Ok, a little later than intended... I got caught out by issue #167 for a bit, but I did a quick edit of that line of code in the docker container and was able to run this same test against MSSQL, all within the same environment. The results were not what I was expecting!

root@0a8218f806e3:~# pynonymizer -s /tmp/so.yaml --mssql-connection-string "server=mssql;database=so;UId=sa;Pwd=XXX;TrustServerCertificate=Yes" --db-type mssql --db-host mssql --only-step ANONYMIZE_DB Skipped [CREATE_DB]: (Starting at [ANONYMIZE_DB]) Skipped [RESTORE_DB]: (Starting at [ANONYMIZE_DB]) [ANONYMIZE_DB] creating seed table with 1 columns Inserting seed data Inserting seed data: 100%|█████████████████████████████████████████████████████████████████████████| 150/150 [00:01<00:00, 77.93rows/s] Anonymizing 1 tables Anonymizing comments: w[1/1]: 100%|█████████████████████████████████████████████████████████████████| 1/1 [4:35:13<00:00, 16513.76s/it] Dropping seed table Skipped [DUMP_DB]: (Stopped at [ANONYMIZE_DB]) Skipped [DROP_DB]: (Stopped at [ANONYMIZE_DB]) Process complete!
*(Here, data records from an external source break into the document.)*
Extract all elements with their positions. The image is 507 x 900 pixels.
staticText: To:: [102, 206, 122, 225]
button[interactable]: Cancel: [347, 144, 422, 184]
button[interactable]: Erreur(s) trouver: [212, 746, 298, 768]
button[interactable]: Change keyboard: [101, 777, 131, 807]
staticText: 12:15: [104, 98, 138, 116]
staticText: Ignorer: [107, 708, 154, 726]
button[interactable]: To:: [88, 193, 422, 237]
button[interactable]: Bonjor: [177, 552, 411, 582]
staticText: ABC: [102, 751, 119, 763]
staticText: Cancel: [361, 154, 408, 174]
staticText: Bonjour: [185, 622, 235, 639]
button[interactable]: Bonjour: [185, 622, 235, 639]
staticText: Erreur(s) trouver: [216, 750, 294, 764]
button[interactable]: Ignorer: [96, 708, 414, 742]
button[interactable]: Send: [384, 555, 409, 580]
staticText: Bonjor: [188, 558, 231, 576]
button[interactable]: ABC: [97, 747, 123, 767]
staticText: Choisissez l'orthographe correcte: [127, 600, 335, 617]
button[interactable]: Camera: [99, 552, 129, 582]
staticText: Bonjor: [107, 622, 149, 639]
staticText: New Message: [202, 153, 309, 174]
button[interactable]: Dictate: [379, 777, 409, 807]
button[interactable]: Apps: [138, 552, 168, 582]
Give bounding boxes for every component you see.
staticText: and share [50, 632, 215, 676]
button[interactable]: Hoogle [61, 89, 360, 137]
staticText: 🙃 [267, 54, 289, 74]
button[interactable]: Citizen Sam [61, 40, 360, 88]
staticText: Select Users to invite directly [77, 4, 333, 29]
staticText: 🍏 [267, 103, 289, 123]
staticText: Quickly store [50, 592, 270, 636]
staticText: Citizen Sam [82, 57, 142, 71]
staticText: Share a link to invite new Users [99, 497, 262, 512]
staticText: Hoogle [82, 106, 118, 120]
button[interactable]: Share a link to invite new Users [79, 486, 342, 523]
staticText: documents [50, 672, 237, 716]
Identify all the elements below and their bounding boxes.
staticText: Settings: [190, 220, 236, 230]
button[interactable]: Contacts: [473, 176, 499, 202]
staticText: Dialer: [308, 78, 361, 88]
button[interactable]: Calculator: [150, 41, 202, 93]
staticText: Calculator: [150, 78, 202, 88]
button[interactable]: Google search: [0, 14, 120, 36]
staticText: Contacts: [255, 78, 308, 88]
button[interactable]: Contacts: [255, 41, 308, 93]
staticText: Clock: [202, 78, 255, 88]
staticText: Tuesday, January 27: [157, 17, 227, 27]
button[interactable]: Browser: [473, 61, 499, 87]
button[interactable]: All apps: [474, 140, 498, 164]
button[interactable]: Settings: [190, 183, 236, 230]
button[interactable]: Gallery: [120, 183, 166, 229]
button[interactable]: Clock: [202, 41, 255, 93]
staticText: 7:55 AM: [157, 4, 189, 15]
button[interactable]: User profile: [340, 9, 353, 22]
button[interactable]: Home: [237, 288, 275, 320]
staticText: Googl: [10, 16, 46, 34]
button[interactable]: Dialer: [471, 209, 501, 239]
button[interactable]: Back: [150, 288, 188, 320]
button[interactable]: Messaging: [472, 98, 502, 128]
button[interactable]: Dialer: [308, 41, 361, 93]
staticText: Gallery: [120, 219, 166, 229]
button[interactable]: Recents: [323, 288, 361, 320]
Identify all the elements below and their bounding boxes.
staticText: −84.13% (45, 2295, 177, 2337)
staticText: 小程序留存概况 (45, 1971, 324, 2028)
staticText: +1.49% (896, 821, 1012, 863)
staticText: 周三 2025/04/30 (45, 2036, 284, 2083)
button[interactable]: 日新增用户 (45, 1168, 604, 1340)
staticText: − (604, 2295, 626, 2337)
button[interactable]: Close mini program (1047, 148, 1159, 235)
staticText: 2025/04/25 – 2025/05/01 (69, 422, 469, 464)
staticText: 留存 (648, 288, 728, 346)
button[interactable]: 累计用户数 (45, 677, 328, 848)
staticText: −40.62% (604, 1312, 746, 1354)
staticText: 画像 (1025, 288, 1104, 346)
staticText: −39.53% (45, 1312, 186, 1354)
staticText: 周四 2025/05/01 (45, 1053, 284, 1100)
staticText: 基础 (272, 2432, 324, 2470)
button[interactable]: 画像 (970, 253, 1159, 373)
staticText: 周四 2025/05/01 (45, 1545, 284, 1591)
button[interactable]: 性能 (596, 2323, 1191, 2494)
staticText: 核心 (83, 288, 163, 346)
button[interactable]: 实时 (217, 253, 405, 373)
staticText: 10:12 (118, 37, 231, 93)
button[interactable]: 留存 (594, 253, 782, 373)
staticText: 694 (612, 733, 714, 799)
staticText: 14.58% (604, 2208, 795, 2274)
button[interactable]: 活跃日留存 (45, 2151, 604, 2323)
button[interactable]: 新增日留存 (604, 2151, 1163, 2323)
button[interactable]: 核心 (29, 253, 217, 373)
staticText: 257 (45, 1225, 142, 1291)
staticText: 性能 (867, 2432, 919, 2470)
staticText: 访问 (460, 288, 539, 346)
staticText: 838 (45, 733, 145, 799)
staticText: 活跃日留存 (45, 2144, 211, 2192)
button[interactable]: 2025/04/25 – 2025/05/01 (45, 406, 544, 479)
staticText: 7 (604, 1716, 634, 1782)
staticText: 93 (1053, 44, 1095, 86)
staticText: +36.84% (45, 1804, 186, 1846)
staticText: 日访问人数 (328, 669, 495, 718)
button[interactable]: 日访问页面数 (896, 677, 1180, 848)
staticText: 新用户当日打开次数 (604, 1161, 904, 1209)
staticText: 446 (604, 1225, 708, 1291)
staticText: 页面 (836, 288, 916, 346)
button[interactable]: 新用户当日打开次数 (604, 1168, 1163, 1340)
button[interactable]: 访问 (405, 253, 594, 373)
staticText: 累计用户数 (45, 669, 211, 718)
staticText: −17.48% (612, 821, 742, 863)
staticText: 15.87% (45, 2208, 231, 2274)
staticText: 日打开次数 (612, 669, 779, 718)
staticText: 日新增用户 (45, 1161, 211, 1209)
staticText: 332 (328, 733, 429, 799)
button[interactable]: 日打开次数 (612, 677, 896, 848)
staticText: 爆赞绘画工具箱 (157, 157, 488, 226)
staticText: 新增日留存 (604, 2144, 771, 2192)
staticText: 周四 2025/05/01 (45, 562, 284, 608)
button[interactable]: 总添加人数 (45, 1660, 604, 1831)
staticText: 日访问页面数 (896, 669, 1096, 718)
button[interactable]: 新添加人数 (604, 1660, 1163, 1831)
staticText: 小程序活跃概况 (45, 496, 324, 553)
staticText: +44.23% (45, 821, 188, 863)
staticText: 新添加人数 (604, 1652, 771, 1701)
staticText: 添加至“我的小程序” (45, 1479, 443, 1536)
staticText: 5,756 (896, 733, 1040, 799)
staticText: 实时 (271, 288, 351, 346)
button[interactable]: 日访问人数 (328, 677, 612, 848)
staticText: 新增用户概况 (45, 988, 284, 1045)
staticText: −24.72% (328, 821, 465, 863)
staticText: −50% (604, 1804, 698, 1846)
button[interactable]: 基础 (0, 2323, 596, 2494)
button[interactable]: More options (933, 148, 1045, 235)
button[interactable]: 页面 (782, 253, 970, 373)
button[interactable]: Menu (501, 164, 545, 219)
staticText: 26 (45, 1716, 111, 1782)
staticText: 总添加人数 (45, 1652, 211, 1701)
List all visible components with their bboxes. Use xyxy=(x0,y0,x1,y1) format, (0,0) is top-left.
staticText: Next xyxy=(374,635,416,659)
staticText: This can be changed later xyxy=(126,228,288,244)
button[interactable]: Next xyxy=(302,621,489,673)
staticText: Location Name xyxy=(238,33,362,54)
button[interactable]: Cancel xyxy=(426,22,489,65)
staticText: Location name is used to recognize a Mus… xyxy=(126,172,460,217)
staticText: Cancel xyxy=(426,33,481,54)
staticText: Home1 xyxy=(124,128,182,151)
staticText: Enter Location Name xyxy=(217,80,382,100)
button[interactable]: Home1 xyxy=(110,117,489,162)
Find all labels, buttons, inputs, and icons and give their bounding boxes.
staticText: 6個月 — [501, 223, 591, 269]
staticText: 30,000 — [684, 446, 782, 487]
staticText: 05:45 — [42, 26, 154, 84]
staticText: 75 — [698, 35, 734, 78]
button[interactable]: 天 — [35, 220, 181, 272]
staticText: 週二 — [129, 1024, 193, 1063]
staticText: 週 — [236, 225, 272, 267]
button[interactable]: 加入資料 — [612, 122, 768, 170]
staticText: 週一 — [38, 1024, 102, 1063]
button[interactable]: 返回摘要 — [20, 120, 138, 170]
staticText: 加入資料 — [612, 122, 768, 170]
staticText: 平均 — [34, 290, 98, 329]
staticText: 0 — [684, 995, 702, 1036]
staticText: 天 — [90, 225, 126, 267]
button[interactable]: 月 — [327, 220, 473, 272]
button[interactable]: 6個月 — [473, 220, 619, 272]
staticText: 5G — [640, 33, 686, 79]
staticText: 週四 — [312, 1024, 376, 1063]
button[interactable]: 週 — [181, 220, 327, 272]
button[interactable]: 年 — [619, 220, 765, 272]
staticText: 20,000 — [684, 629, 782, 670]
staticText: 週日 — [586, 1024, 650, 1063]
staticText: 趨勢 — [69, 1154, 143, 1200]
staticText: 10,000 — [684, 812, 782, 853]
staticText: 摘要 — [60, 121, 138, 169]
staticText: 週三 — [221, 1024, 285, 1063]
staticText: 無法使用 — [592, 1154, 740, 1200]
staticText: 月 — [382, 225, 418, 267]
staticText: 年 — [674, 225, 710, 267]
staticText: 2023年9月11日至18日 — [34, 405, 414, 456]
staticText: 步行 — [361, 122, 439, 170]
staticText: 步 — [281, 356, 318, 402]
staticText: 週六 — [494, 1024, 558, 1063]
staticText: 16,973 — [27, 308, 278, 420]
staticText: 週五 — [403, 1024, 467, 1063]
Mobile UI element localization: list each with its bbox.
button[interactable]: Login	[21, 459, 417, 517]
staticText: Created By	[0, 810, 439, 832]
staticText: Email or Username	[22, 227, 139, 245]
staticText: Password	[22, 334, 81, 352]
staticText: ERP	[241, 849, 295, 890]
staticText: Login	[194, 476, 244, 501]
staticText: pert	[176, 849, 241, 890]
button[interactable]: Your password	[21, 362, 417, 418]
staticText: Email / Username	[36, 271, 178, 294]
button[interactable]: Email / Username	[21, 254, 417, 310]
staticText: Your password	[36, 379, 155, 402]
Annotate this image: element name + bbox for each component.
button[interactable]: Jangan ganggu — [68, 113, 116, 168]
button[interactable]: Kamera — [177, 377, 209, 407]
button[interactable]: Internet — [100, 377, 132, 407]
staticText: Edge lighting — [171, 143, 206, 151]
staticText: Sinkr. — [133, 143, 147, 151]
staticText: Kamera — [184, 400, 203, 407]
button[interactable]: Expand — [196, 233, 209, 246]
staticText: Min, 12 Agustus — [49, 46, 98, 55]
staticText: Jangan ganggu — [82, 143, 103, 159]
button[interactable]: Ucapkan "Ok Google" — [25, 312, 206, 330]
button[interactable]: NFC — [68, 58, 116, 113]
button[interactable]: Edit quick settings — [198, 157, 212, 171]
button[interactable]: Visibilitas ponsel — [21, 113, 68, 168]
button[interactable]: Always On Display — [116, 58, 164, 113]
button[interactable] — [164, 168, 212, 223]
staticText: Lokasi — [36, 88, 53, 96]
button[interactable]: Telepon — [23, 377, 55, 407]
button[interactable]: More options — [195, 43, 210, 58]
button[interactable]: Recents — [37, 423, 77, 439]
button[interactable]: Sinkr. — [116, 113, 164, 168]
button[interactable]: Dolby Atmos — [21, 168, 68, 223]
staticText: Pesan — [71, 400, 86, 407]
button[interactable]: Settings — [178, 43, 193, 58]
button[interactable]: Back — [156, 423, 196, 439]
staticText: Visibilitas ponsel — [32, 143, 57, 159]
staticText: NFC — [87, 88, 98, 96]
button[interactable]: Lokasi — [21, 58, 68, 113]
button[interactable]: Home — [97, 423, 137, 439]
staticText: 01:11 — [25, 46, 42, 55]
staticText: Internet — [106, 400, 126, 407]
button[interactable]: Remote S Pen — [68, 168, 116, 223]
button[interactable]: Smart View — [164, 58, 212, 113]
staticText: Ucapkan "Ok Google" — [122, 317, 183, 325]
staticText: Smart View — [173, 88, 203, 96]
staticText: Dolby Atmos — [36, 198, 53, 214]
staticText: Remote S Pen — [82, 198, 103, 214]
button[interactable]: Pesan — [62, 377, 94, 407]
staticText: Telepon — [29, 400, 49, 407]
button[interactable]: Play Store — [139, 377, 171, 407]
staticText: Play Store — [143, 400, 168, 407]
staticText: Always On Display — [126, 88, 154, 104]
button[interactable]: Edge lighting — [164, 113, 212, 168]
I was really expecting this test to result in a query timeout, especially given how long it took to run. Now, this is SQL 2022 on Linux, whereas the problems I had were on SQL 2019 on Windows. I'm a little confused with this as I've been using MSSQL since v7 professionally and query timeouts are a regular issue when running big processing queries. All of this testing was an attempt to prove that this is an MSSQL-specific issue.

Thinking about it, I had a number of tables with 1M+ rows in that I was anonymising, that brought up this issue in the first place, and not all of them would time out, so MSSQL wasn't behaving consistently even then. I'm going to bring that database back to the server where I was seeing the issue originally, to see if I can replicate it with this dataset.

jonstace-hsf commented 4 weeks ago

Following on from my previous messages, I've done more investigation into this. The StackOverflow data set test on MSSQL/Windows completed without the query timeout error. I then went back to my original use case, anonymizing a set of audit tables. I was able to isolate these tables and reproduce the query timeout error consistently. BUT. I moved them over to my mssql instance on docker and couldn't reproduce this issue. The conclusions that I've come to are that the query timeout is a driver 'feature' of the MSSQL ODBC driver on Windows, but it's not like-for-like when using the official MSSQL ODBC driver on Linux. Microsoft don't appear to have released the source code for the ODBC driver, but they have for the MSSQL JDBC driver and the Microsoft.Data.SqlClient C# client library. Both of these have a query timeout timer implemented within them, so I'm confident that it's all in the driver, not on the server.

Anyway, all that exposition is leading up to my view that this feature is only a need for MSSQL, rather than across MySQL, Postgres and MSSQL. It probably only matters when running Pynonymizer on Windows, but I'd really appreciate it if this went into an official release so I can run my scripts on different servers without having to manage a custom patched version.

rwnx commented 4 weeks ago

I'm happy with this as is, thank you so much for the detailed investigation, it makes this so much easier.

As a heads up the interface for those provider specific options is likely to change in the next major version!

rwnx commented 3 weeks ago

Hey, this work went into v2.4.0 today!